In this study, the majority of anemic cases, 62.5% (15/24) were mild type followed by 37.5% (9/24) moderate cases of anemia. A similar provision was reported in Kenya (62.5% and 37.5%) [24] and Nepal (67.1%, and 28.6%) [29] in which majority of the cases was mild anemia followed by moderate anemia respectively. In contrast to this report, study performed in Kenya (70.7% and 26.3%) [30] and southern Ethiopia (60% and 34.3%) [31] majority of the anemia case was moderate followed by mild correspondingly.

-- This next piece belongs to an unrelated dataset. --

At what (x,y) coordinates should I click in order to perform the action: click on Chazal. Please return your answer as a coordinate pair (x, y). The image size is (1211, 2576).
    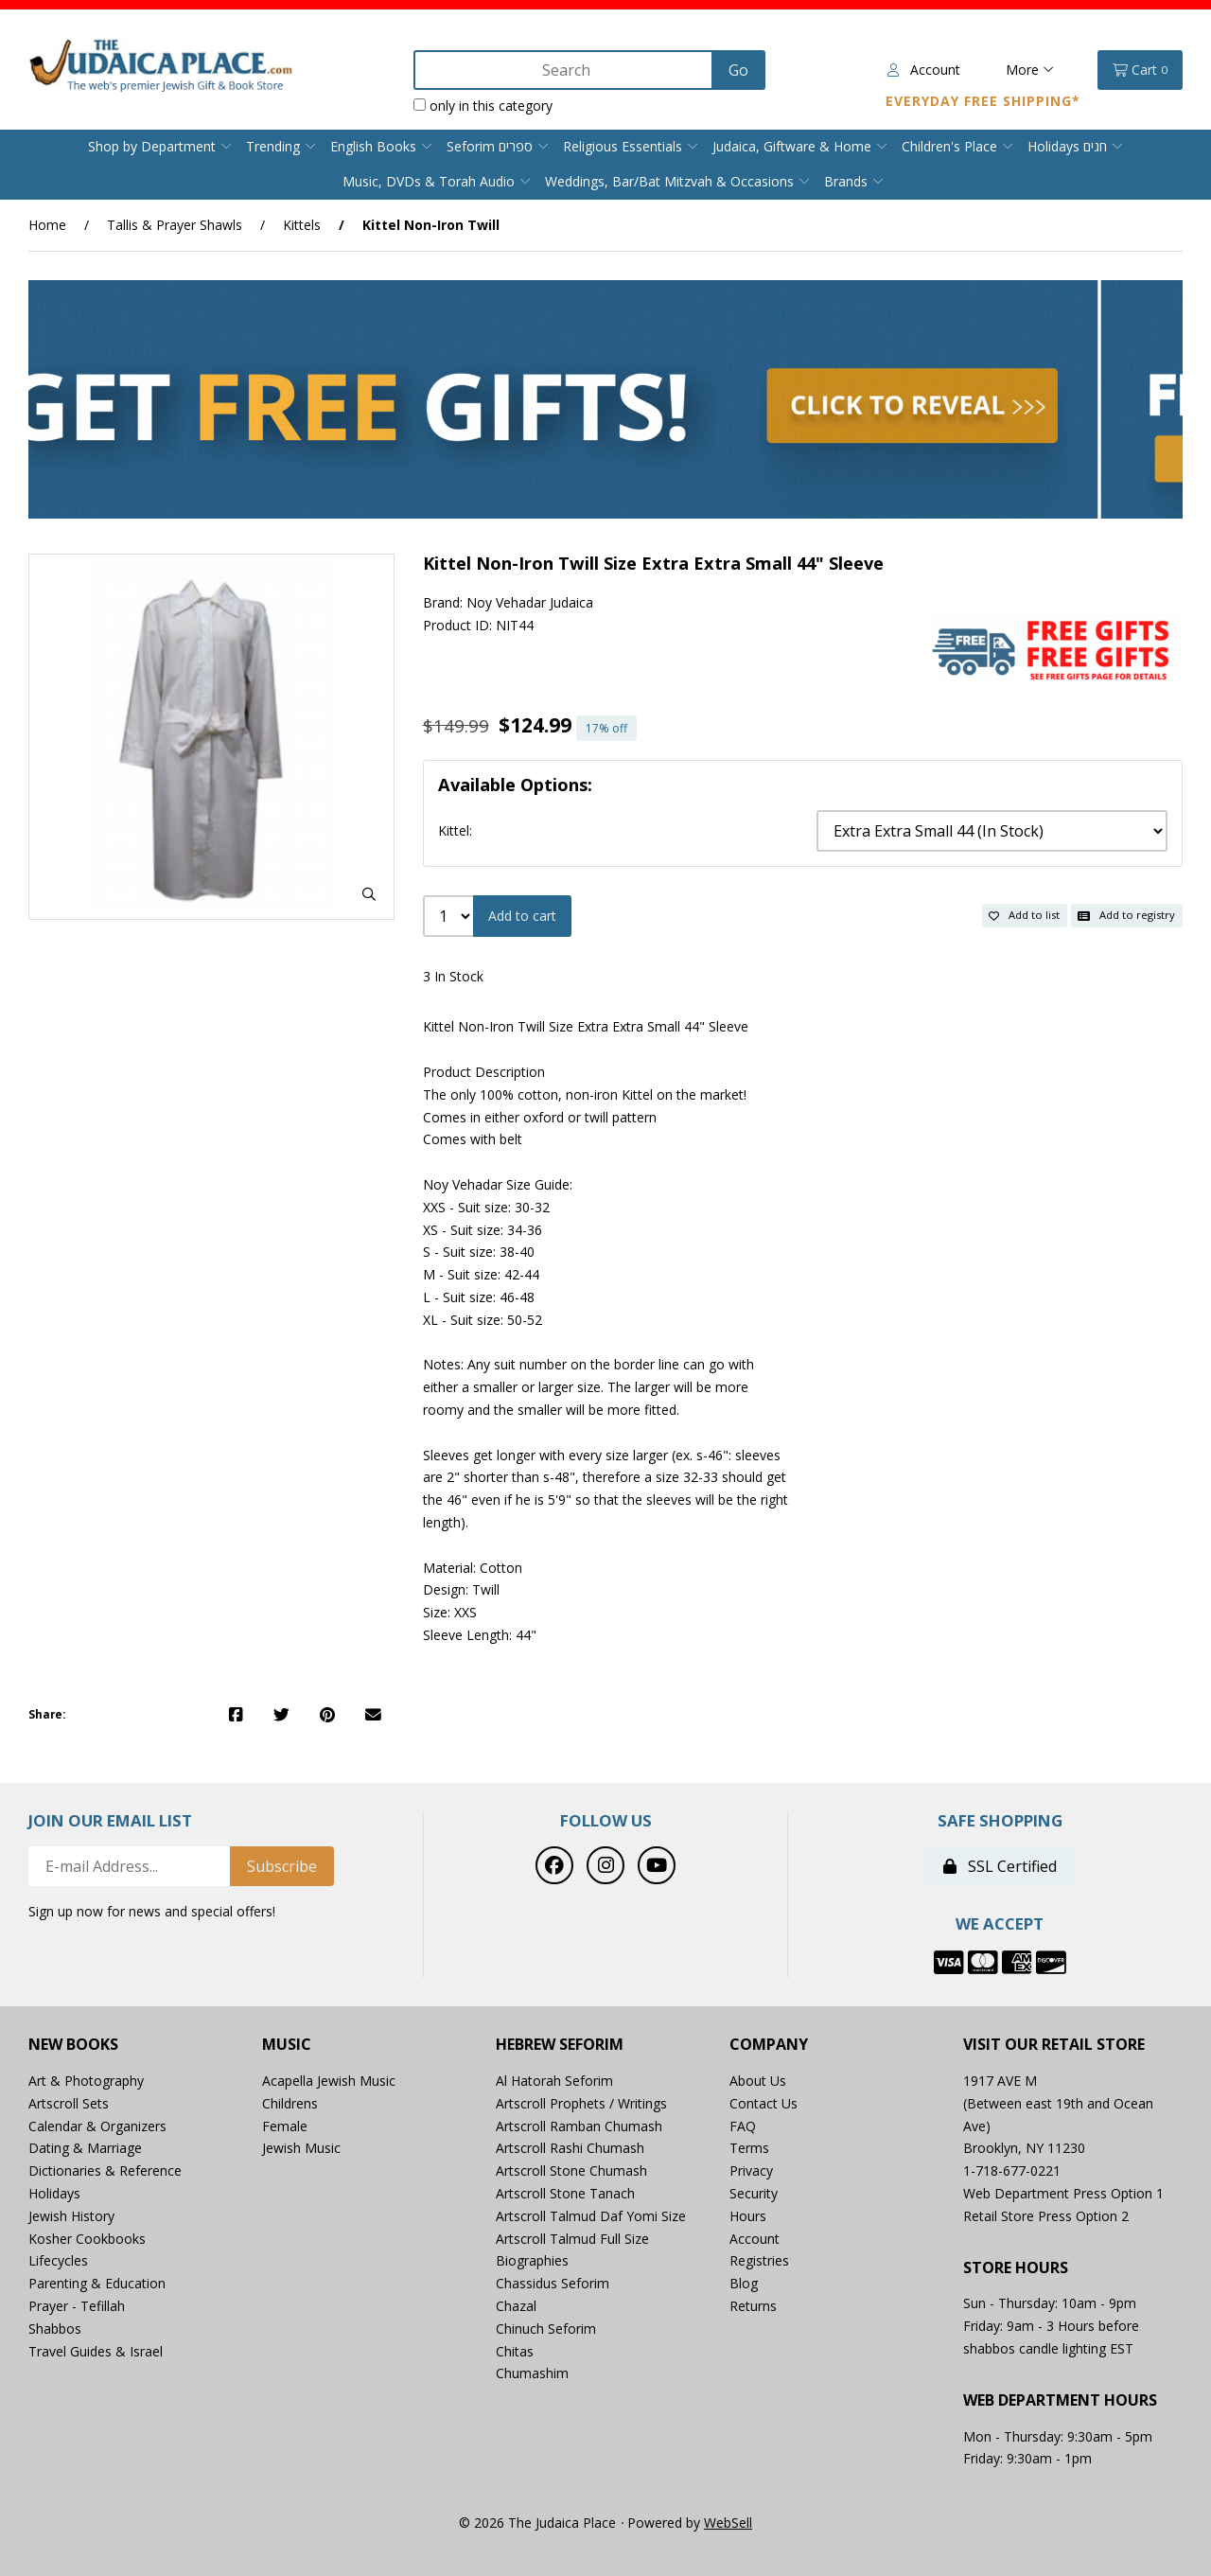
    Looking at the image, I should click on (516, 2306). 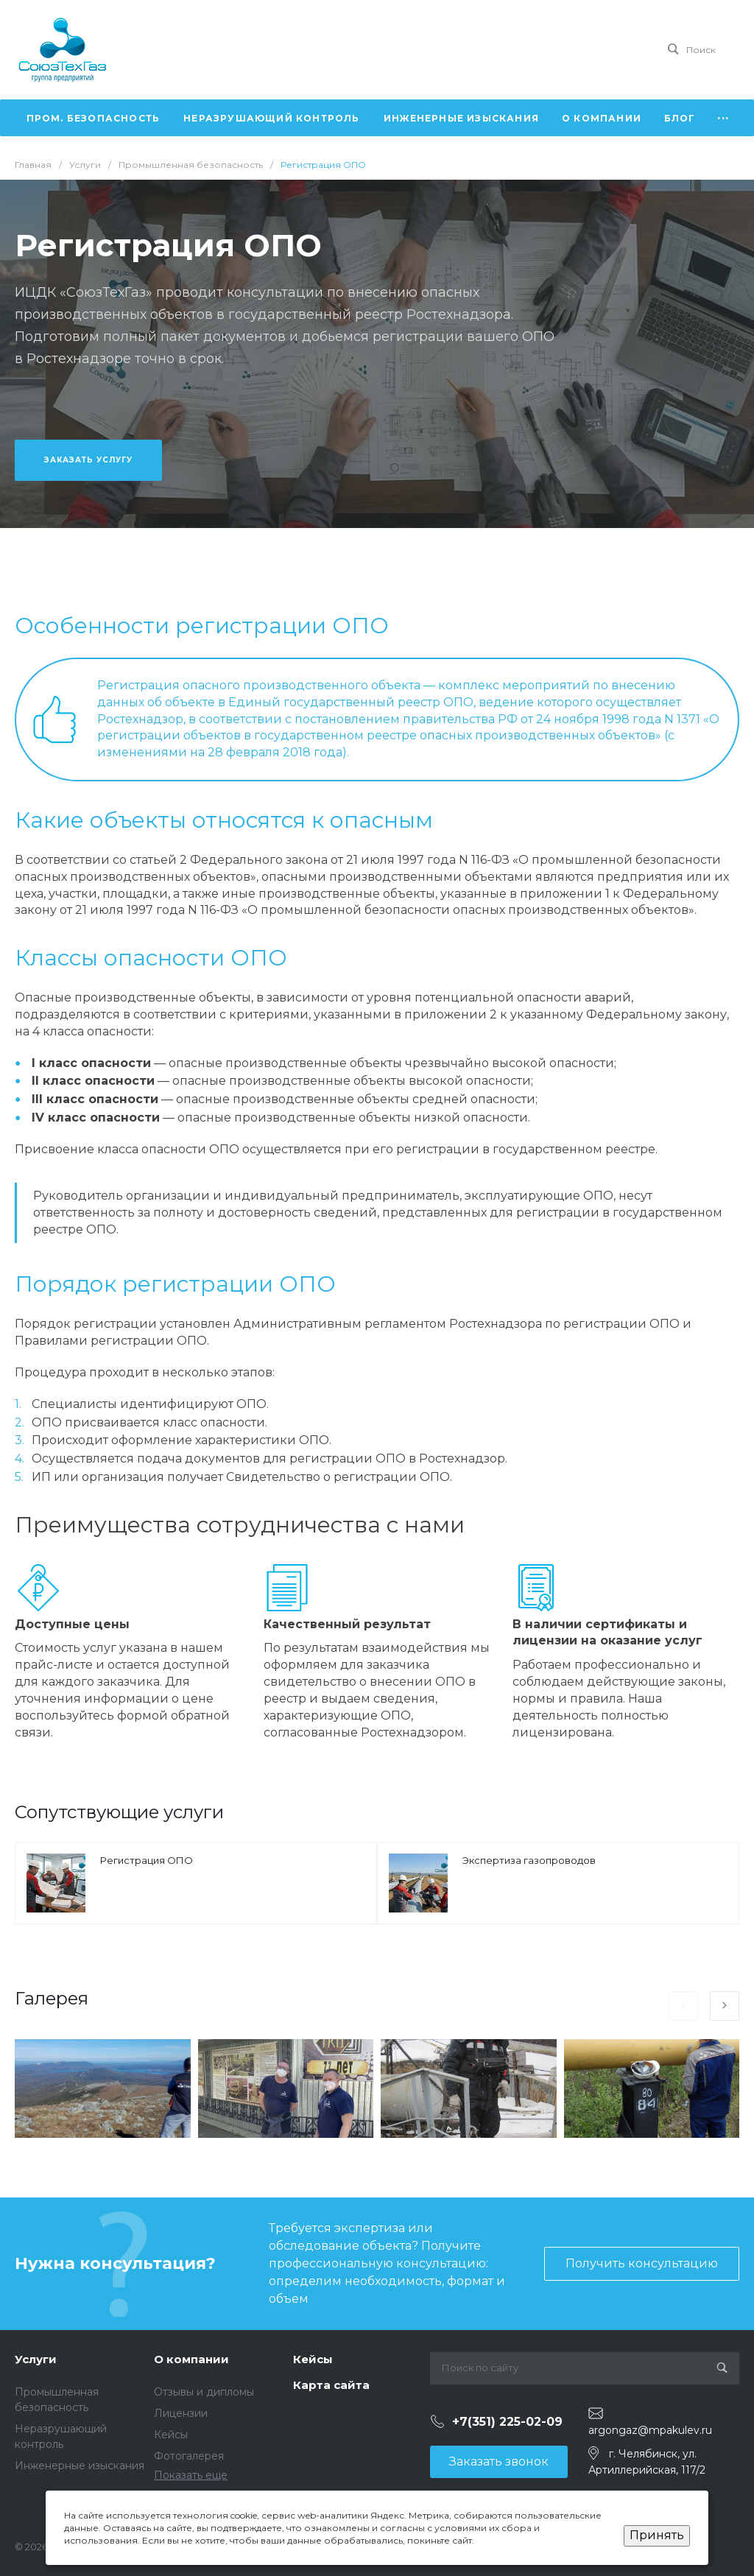 I want to click on argongaz@mpakulev.ru, so click(x=650, y=2430).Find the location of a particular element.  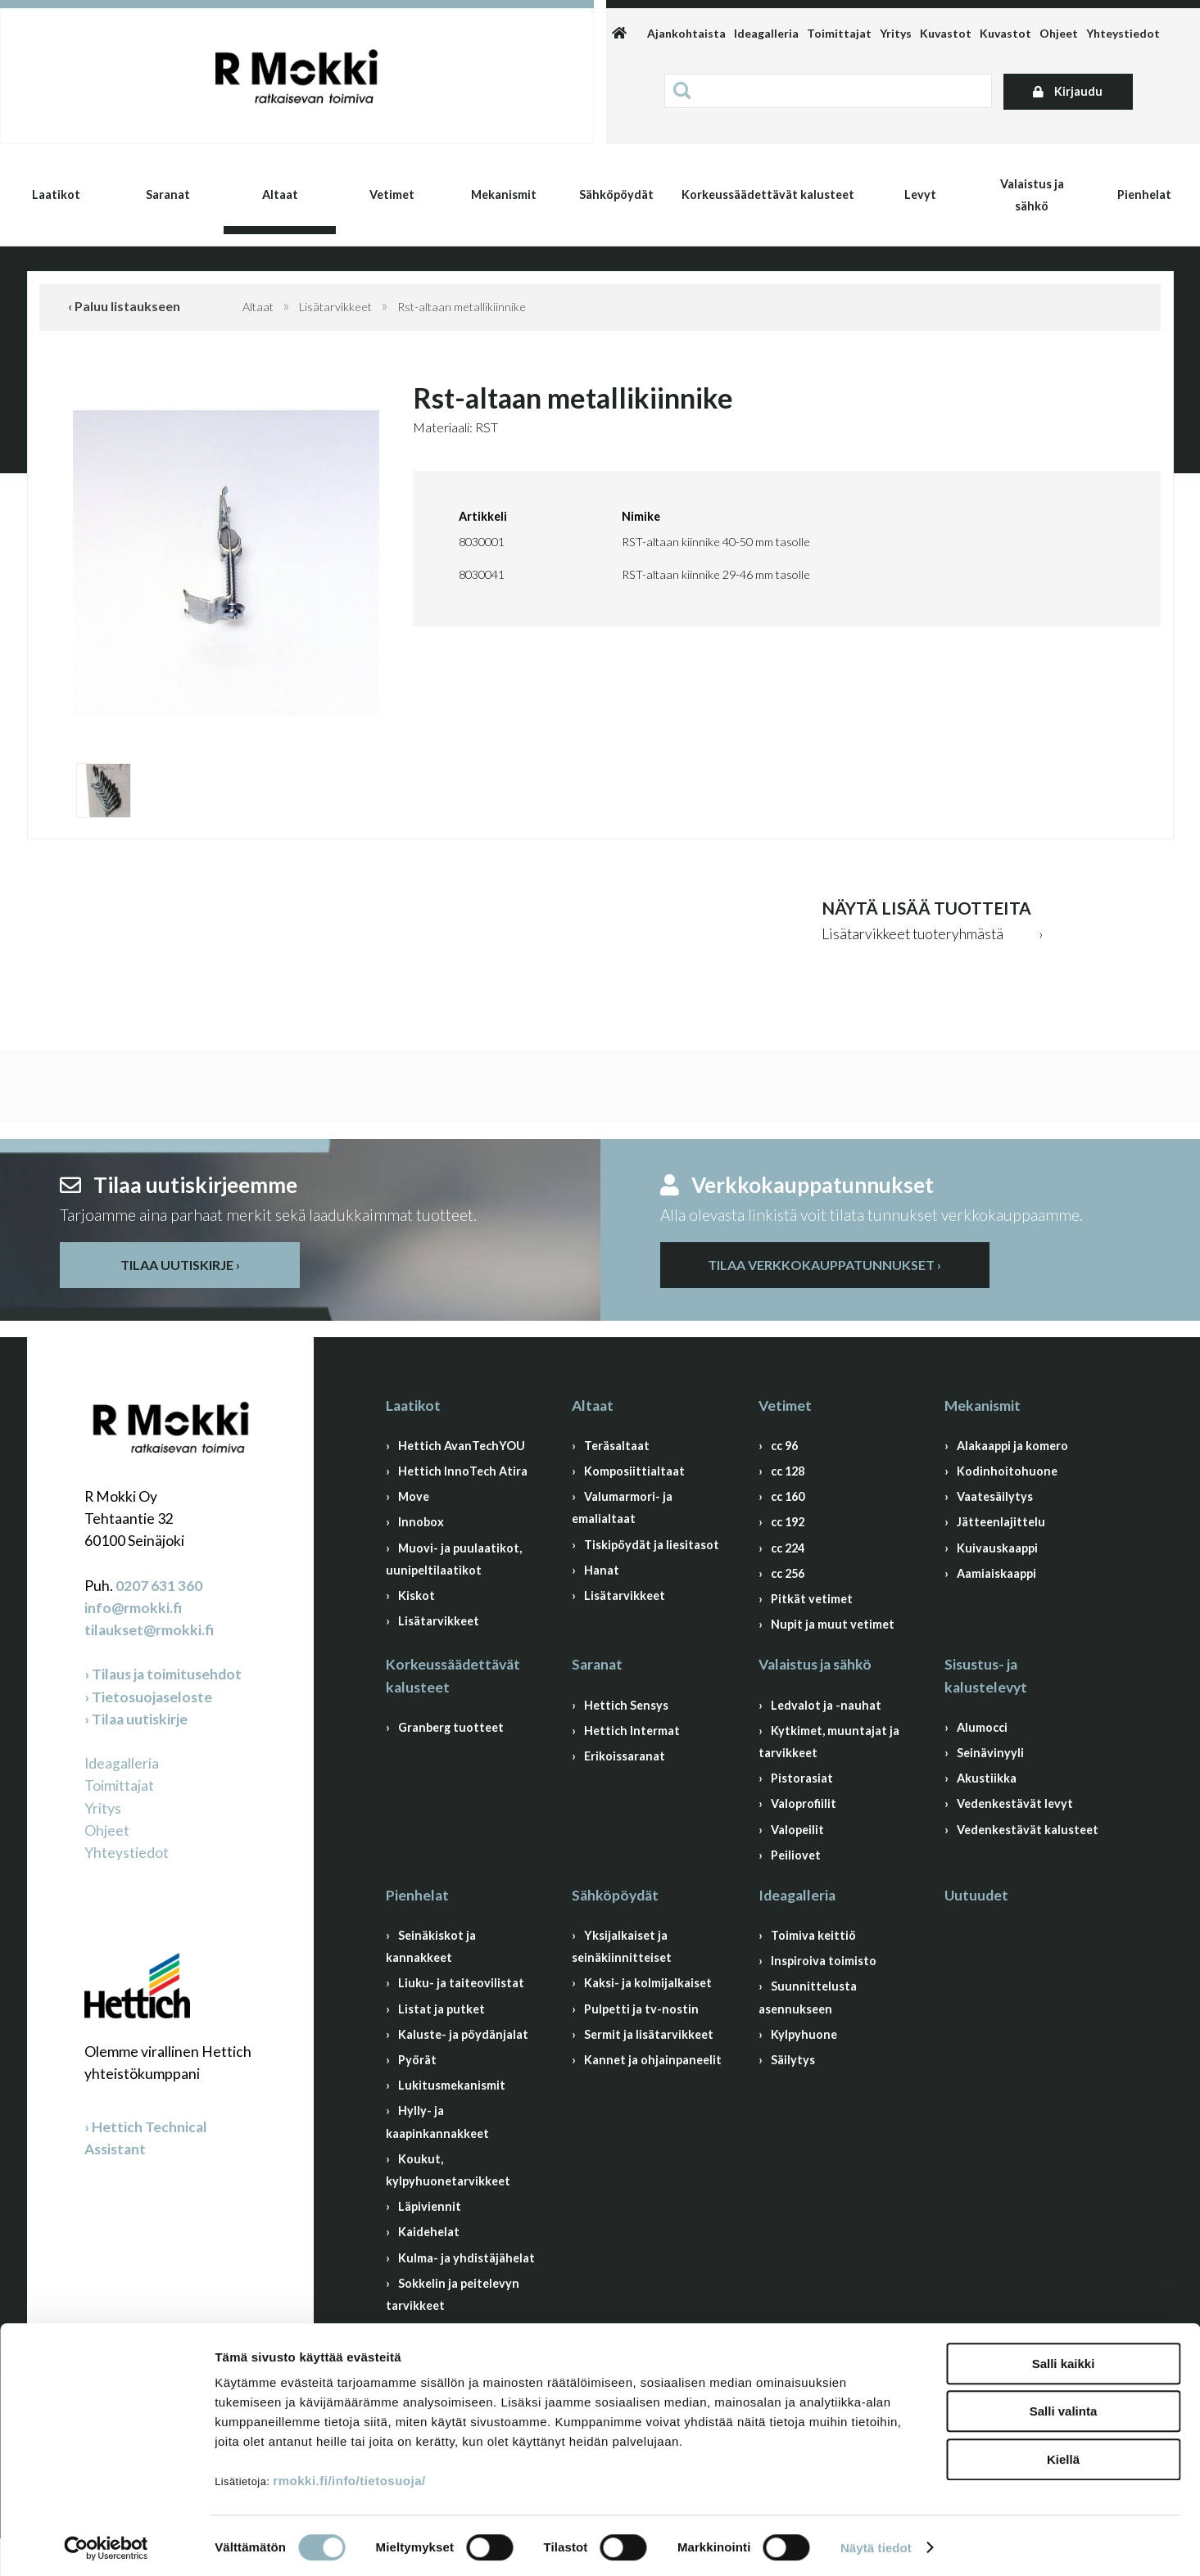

History of blood loss (AOR = 3.4, 95 CI 1.16, 10.2, p = 0.026) was significantly associated with the occurrence of anemia. This study was consistent with studies conducted in different parts Ethiopia [31,32,33]. Similar to a report from South western Ethiopia, history of abortion (AOR = 7.9, 95 CI 2.23, 28.1, p = 0.001) was significantly associated with anemia [33]. This might be due to increased loss of blood which depletes stored iron that leads extra requirement of iron than the usual [34].

Moreover, elevated anemia was found with rural residence and third trimester of gestational age. The pregnant women of rural residence were about 6 times high likely to be anemic than the urban dwellers. The risk of getting anemia was also 4.9 times higher among women in the third trimester of gestational age. This study was parallel with the report in Pakistan [35], India [36], Libya [37], Nepal [38], eastern Ethiopia [39] and northwest Ethiopia [40]. In contrast to this study; as reported in western Nepal [29] and Nigeria [41], the distribution of anemia was higher in second trimester of gestational age.


This study revealed that the prevalence of anemia among pregnant women was relatively low compared to the findings of other reports in Ethiopia. Rural residence, history of abortion, current blood loss and third trimester gestational age were statistical significant associated factors with anemia in this study. Therefore, further large scale longitudinal studies should be done in respect to the importance of regular visit to maternal care centers and health education promotion programs regarding the cause and prevention of anemia among pregnant women by assessing micronutrients and other causal related factors for anemia.

Limitation of the study

The study was institutional based study. Further study should be conducted based on community level to make this finding stronger. Besides, the study was restricted cross-sectional study design and didn’t address every nutritional variable.